Congressman Mel Watt, D-N.C., President Obama's nominee to head the Federal Housing Finance Agency (FHFA), reportedly told members of the Senate Banking Committee on Thursday that he supports plans to liquidate government-sponsored enterprises Fannie Mae and Freddie Mac and would consider allowing them to reduce mortgage principals for underwater borrowers, if he is confirmed.
During the confirmation hearing, Watt, a member of the House Financial Services Committee, expressed support for a bill introduced last week by a bipartisan group of senators that aims to replace Fannie Mae and Freddie Mac with a government reinsurer of mortgage securities that would backstop private capital.
The Housing Finance Reform and Taxpayer Protection Act of 2013, drafted by Sens. Bob Corker, R-Tenn., Mark Warner, D-Va., and six other members of the Senate Banking Committee, aims to transition the GSEs out of government conservatorship over a five-year period, while at the same time protecting taxpayers during the transition process.
Watt said he agrees that the housing finance system is ripe for reform – although Democrats and Republicans disagree on what steps should be taken and when.
‘The good news is that a broad consensus has emerged on the direction that our next steps must take us – towards a system driven by private capital that minimizes the risk to taxpayers,’ Watt told members of the committee, as per a Reuters report.
Watt's nomination to the FHFA is facing strong opposition from Republicans, some of whom feel he does not have the right qualifications to handle the job of overseeing the two GSEs, which own or guarantee more than half of all U.S. mortgages.
Watt reportedly defended his ‘technical qualifications’ before the committee on Thursday, telling the panel he has ‘the skill set to do the job,’ according to the Reuters report. Still, many committee members were not impressed, according to the report.

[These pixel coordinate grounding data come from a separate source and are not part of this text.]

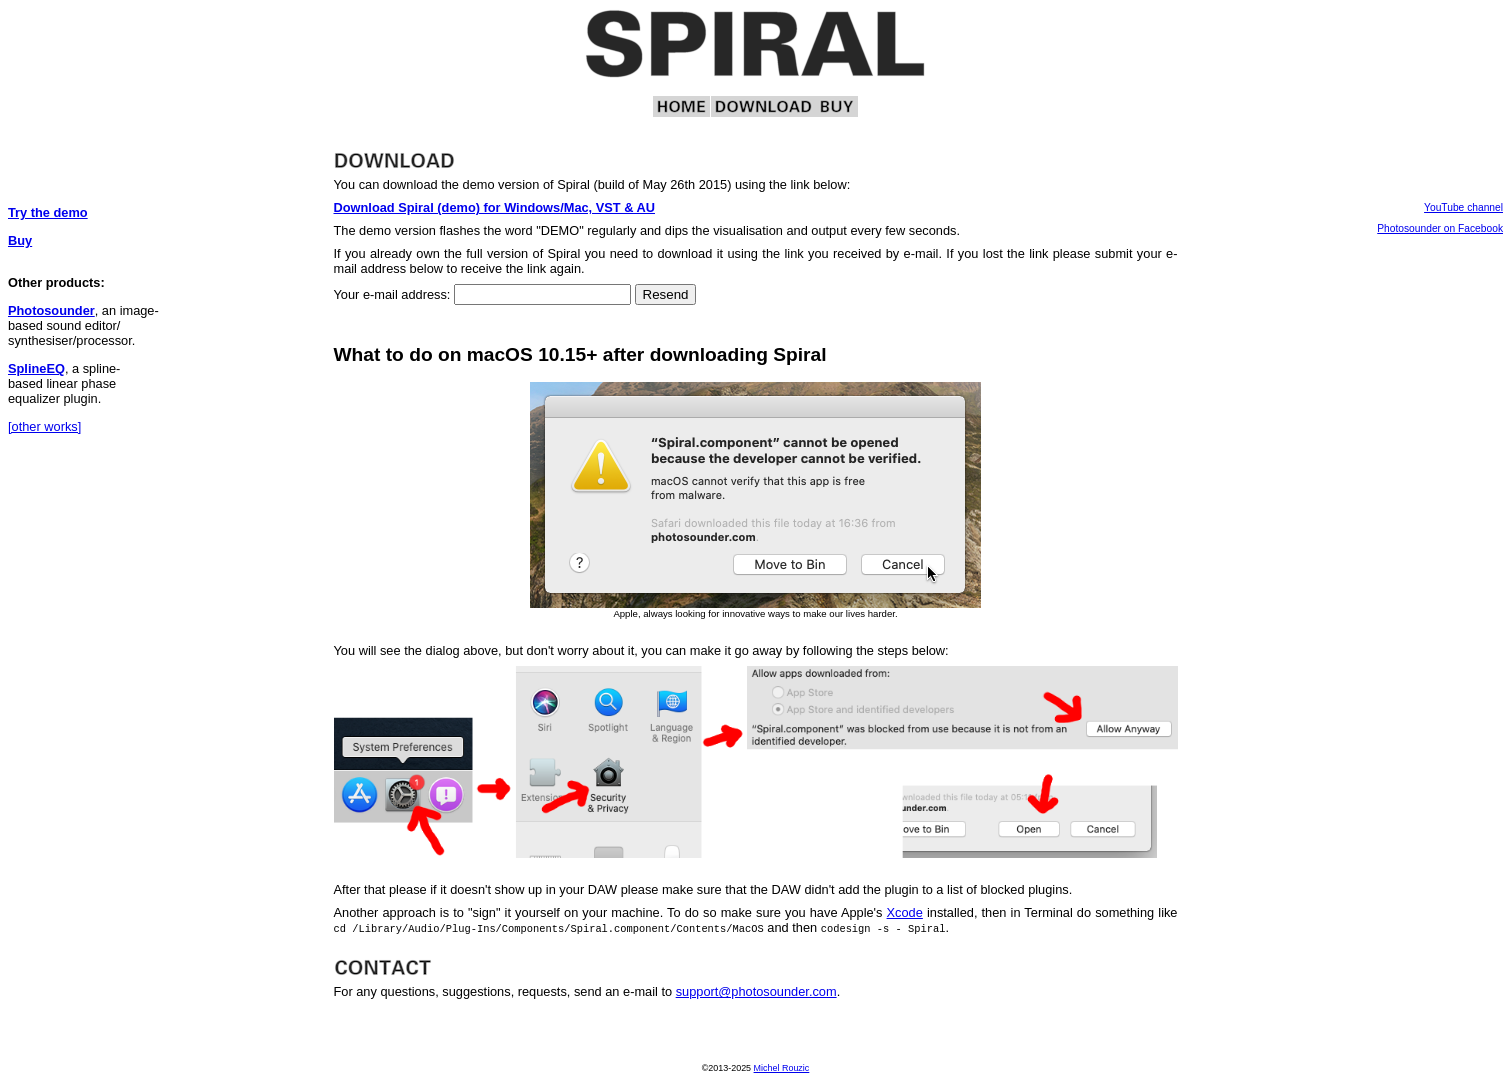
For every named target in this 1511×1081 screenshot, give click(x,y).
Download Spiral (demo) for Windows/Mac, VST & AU (494, 207)
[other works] (44, 426)
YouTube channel (1463, 207)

Republicans have been particularly critical of Watt's support for a proposal floated by the Obama Administration to reduce loan principal for borrowers who are underwater on their Fannie- or Freddie-backed mortgages. Most have said it would be irresponsible for the government to bailout underwater homeowners using taxpayer dollars.
As such, Watt faces an uphill battle in the Senate, where he will need at least 60 votes in order to win the nomination – which will not be easy since Democrats control the chamber by only a 54-46 majority. So far, Sen. Richard Burr of North Carolina is the only Republican who has expressed support for Watt's nomination.
If confirmed by the full Senate, Watt would replace Edward DeMarco, current acting director of the FHFA. DeMarco has said he would block the administration's proposal to bail out underwater homeowners.
The Senate has not scheduled a vote on Watt's nomination.